Closed captainsafia closed 3 weeks ago

captainsafia commented 3 years ago

The dotnet-runtime acquisition installer currently installs the Microsoft.NETCore.App shared runtime if the installRuntime flag is set.

https://github.com/dotnet/vscode-dotnet-runtime/blob/112e74c75ff15e7951860749fb46e4ff53d4bfa0/vscode-dotnet-runtime-library/src/Acquisition/AcquisitionInvoker.ts#L83-L85

It should be possible to customize which of the shared runtimes should be installed via the properties provided to the dotnet.acquire command. I couldn't see a way to do this at the moment.

cc: @sfoslund

sfoslund commented 3 years ago

@captainsafia which other runtime do you need? My first instinct is that we won't be able to fulfill this feature request since it would require reworking how we manage and store our installs to account for both the runtime type as well as version.

captainsafia commented 3 years ago

We use the installer extension to install the runtime which is needed to launch a a debugging proxy that is needed to support debugging Blazor WASM apps in VS Code. The debugging proxy relies on the Microsoft.AspNetCore.App shared framework.

Was the change to install just Microsoft.NETCore.App runtime recent? I believe this used to install all the runtimes around 2 months ago.

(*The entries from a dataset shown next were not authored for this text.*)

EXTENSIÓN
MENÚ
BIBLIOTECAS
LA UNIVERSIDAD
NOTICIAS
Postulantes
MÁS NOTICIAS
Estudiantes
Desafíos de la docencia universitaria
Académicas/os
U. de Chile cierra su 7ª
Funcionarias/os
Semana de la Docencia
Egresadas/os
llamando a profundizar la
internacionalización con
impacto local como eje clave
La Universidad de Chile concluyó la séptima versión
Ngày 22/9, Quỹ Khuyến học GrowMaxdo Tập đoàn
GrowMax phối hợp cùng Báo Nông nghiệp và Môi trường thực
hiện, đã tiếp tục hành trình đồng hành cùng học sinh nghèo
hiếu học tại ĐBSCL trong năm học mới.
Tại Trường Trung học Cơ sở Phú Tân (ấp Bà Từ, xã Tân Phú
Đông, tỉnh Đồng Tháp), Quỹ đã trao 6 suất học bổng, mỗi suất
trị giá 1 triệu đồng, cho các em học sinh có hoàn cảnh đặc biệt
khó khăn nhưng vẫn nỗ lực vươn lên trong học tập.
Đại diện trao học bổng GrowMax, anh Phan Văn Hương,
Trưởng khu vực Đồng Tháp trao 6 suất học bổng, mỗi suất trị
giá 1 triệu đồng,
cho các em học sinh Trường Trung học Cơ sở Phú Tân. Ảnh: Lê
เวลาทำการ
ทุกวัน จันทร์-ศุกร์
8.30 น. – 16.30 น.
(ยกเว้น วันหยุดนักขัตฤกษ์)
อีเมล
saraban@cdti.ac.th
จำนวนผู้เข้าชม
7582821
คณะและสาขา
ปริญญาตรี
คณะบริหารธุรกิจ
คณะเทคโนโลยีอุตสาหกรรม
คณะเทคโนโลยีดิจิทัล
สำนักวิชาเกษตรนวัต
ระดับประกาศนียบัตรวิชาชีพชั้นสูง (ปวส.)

sfoslund commented 3 years ago

No, we have always installed only the net core runtime. The installRuntime flag you pointed out was added recently for the SDK extension that is also using this library, but it had no effect on the runtime extension.

captainsafia commented 3 years ago

Do you have recommendations for how to work around this?

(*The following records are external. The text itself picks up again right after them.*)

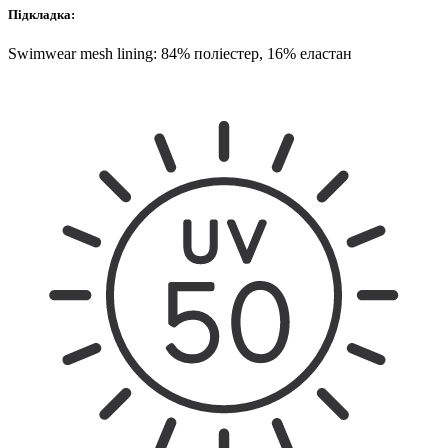
Підкладка:
Swimwear mesh lining: 84% поліестер, 16% еластан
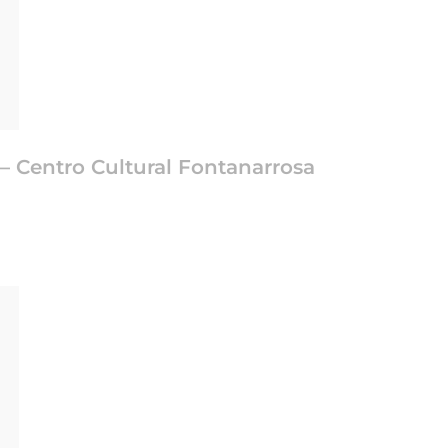
– Centro Cultural Fontanarrosa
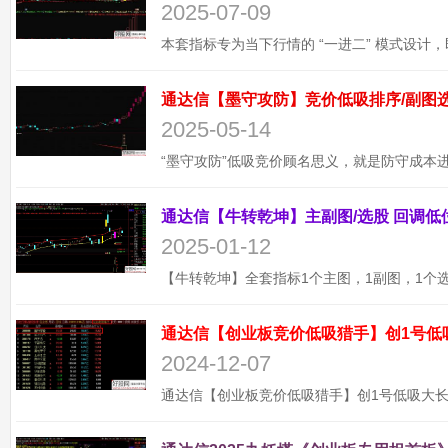
2025-07-09
2025-05-14
2025-01-12
通达信【创业板竞价低吸猎手】创1号低
2024-12-07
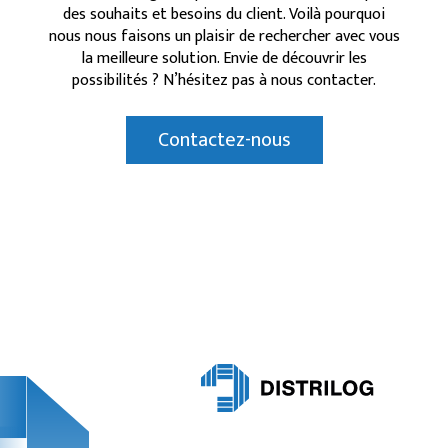
des souhaits et besoins du client. Voilà pourquoi
nous nous faisons un plaisir de rechercher avec vous
la meilleure solution. Envie de découvrir les
possibilités ? N’hésitez pas à nous contacter.
Contactez-nous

I see the SDK extension is not recommended for use outside of the Education bundle but it looks like that will install all the shared frameworks alongisde the SDK.

Are there other options?

sfoslund commented 3 years ago

Yes, the SDK extension should definitely not be used here, it's for education bundle use only. How does the blazor extension handle this right now, or is this a new problem? @NTaylorMullen do you know of any other extensions that require more than the net core runtime?

NTaylorMullen commented 3 years ago

@NTaylorMullen do you know of any other extensions that require more than the net core runtime?

I do not

sfoslund commented 3 years ago

@captainsafia the goal of this extension is to stop reuse across multiple extensions, so if blazor is the only extension that would require this functionality I don't see this as a high enough priority feature request to address. Are you able to make your extension self contained (bundle the aspnet runtime into the extension)?

NTaylorMullen commented 3 years ago

@captainsafia the goal of this extension is to stop reuse across multiple extensions, so if blazor is the only extension that would require this functionality I don't see this as a high enough priority feature request to address. Are you able to make your extension self contained (bundle the aspnet runtime into the extension)?

Is the capability not already part of the powershell script?

captainsafia commented 3 years ago

Are you able to make your extension self contained (bundle the aspnet runtime into the extension)?

We could, but it's not ideal.

Is the capability not already part of the powershell script?

Yes, the dotnet-install script supports this via:

$ ~/Downloads/dotnet-install.sh --runtime aspnetcore --runtime dotnet

My first instinct is that we won't be able to fulfill this feature request since it would require reworking how we manage and store our installs to account for both the runtime type as well as version.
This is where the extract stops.